··· Records supplied

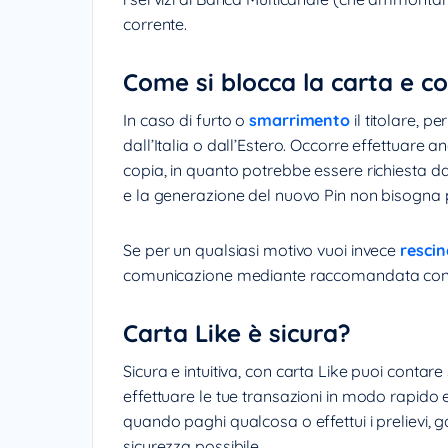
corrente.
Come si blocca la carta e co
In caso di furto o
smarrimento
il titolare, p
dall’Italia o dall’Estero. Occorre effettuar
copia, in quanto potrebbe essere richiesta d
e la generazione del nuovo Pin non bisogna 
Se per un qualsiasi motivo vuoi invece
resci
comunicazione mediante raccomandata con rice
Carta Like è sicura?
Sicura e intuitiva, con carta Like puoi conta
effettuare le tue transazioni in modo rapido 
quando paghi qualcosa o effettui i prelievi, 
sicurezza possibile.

······
··· Records supplied

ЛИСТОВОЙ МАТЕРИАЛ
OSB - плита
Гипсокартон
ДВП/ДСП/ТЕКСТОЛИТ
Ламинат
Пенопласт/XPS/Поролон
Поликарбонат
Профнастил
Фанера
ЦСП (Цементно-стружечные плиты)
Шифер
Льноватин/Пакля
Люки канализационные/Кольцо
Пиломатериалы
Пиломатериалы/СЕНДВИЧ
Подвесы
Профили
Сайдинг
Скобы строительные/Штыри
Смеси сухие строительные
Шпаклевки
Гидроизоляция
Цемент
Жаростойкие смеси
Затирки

······

## What the task asks
Begin at the line that has "effettuare le tue transazioni in modo rapido" in the entries above; stop after the line that has "sicurezza possibile.". Transcribe exactly those lines and no others.

## Solved problem
effettuare le tue transazioni in modo rapido 
quando paghi qualcosa o effettui i prelievi, 
sicurezza possibile.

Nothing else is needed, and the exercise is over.